Eddy Papirov

Personal information
- Native name: אדי פפירוב
- Nationality: Israeli
- Born: Eduard (Eddy) Papirov March 3, 1964 (age 62) USSR
- Height: 5 ft 7.5 in (171.5 cm)

Sport
- Country: Israel
- Sport: Sport shooting
- Events: Men's Small-Bore Rifle, Prone, 50 metres; Men's Small-Bore Rifle, Three Positions, 50 metres; Men's 10 metre air rifle;
- Coached by: Yair Davidovich

= Eduard Papirov =

Israeli sports shooter (born 1964)

Eduard Papirov (אדי פפירוב; born March 3, 1964) is an Israeli former Olympic sport shooter.

He was born in the USSR, and is Jewish, immigrating with his parents to Israel at age 13 in 1977. When he competed in the Olympics he was 5 ft 7.5 in tall, and weighed 161 lb.

==Shooting career==
He competed for Israel at the 1988 Summer Olympics in Seoul at the age of 24. He competed in Shooting--Men's Small-Bore Rifle, Three Positions, 50 metres, and came in tied for 21st.
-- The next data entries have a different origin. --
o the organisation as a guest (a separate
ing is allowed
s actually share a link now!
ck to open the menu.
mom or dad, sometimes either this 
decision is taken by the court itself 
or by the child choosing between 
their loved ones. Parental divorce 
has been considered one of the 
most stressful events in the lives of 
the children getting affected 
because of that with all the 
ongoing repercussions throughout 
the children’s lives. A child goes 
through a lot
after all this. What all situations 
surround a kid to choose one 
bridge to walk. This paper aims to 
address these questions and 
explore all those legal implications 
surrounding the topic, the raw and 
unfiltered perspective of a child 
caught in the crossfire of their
He competed as well in Shooting--Men's Small-Bore Rifle, Prone, 50 metres, and came in tied for 24th. He competed also in Shooting--Men's Air Rifle, 10 metres, and came in tied for 34th.
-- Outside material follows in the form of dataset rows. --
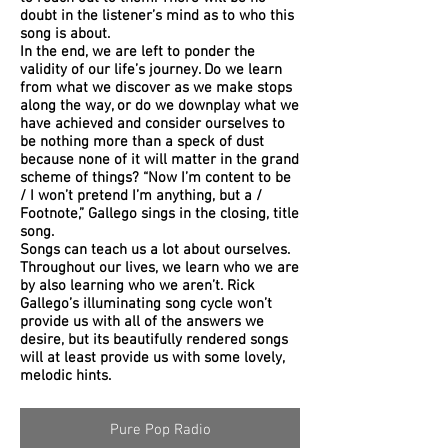
doubt in the listener’s mind as to who this
song is about.
In the end, we are left to ponder the
validity of our life’s journey. Do we learn
from what we discover as we make stops
along the way, or do we downplay what we
have achieved and consider ourselves to
be nothing more than a speck of dust
because none of it will matter in the grand
scheme of things? “Now I’m content to be
/ I won’t pretend I’m anything, but a /
Footnote,” Gallego sings in the closing, title
song.
Songs can teach us a lot about ourselves.
Throughout our lives, we learn who we are
by also learning who we aren’t. Rick
Gallego’s illuminating song cycle won’t
provide us with all of the answers we
desire, but its beautifully rendered songs
will at least provide us with some lovely,
melodic hints.
Pure Pop Radio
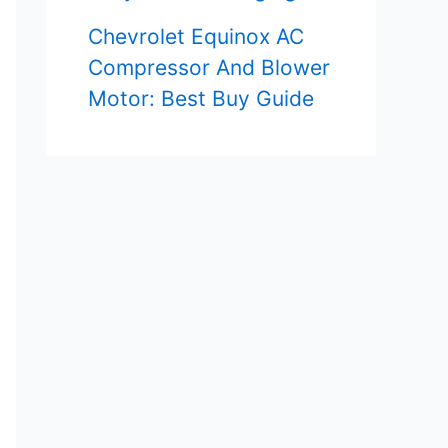
Chevrolet Equinox AC
Compressor And Blower
Motor: Best Buy Guide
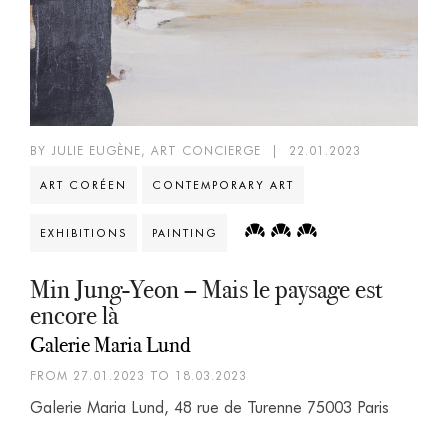
BY JULIE EUGÈNE, ART CONCIERGE
|
22.01.2023
ART CORÉEN
CONTEMPORARY ART
EXHIBITIONS
PAINTING
Min Jung-Yeon – Mais le paysage est
encore là
Galerie Maria Lund
FROM 27.01.2023 TO 18.03.2023
Galerie Maria Lund, 48 rue de Turenne 75003 Paris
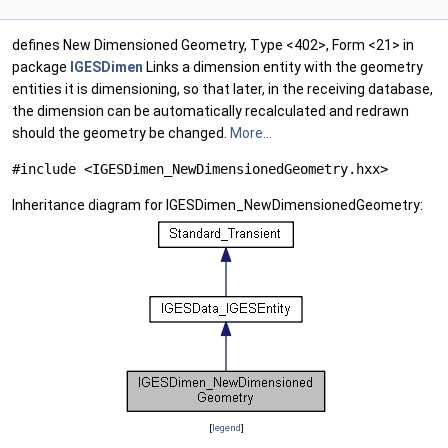
defines New Dimensioned Geometry, Type <402>, Form <21> in
package
IGESDimen
Links a dimension entity with the geometry
entities it is dimensioning, so that later, in the receiving database,
the dimension can be automatically recalculated and redrawn
should the geometry be changed.
More...
#include <IGESDimen_NewDimensionedGeometry.hxx>
Inheritance diagram for IGESDimen_NewDimensionedGeometry:
[
legend
]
At the European Shooting Championships, he finished 38th in the 50-meter free rifle event, with 590 points, in the '80s and '90s was more than 15 times Israeli champion in 60 shots prone and 3×40 (tree positions) Olympic events.

== Post olympic career==
Until 1997 was a schoolteacher for electronics and computer science. From 1997 to 2010 worked as R&D engineer and manager for medical devices company Medispec ltd and specialized for shock waves medical technologies. During next years he invented and patented, new acoustic pulses technology for medical and veterinary uses with large treatment zones applications. Today, he is CEO of Hi-Impacts ltd - patent holdings and CTO(founder) of Armenta ltd company for bovine and other mammals' inflammations treatments with improvement animal wellness.